§ EXCERPTED RECORDS
::::::::::

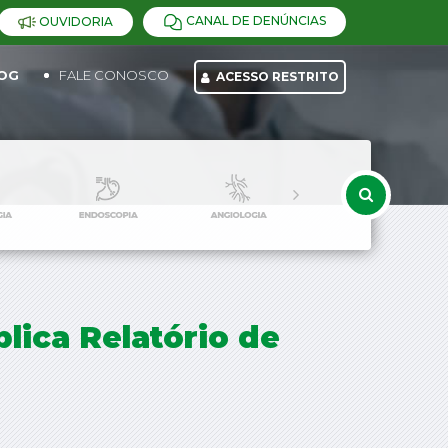
CANAL DE DENÚNCIAS
OUVIDORIA
OG
FALE CONOSCO
ACESSO RESTRITO
lica Relatório de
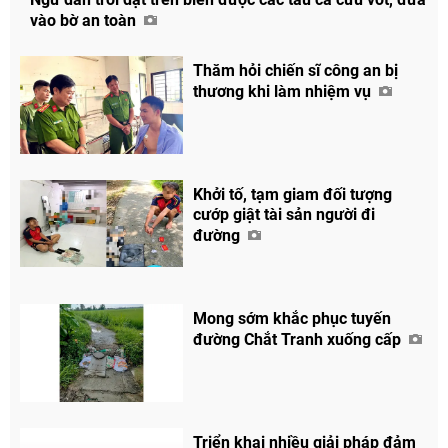
vào bờ an toàn
Thăm hỏi chiến sĩ công an bị
thương khi làm nhiệm vụ
Khởi tố, tạm giam đối tượng
cướp giật tài sản người đi
Chia sẻ
đường
Facebook
Mong sớm khắc phục tuyến
đường Chắt Tranh xuống cấp
Triển khai nhiều giải pháp đảm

::::::::::

§ WORK ITEM
Transcribe all of the entries word for word, but skip any pictures they contain.

§ RESPONSE BOX
CANAL DE DENÚNCIAS
OUVIDORIA
OG
FALE CONOSCO
ACESSO RESTRITO
lica Relatório de
vào bờ an toàn
Thăm hỏi chiến sĩ công an bị
thương khi làm nhiệm vụ
Khởi tố, tạm giam đối tượng
cướp giật tài sản người đi
Chia sẻ
đường
Facebook
Mong sớm khắc phục tuyến
đường Chắt Tranh xuống cấp
Triển khai nhiều giải pháp đảm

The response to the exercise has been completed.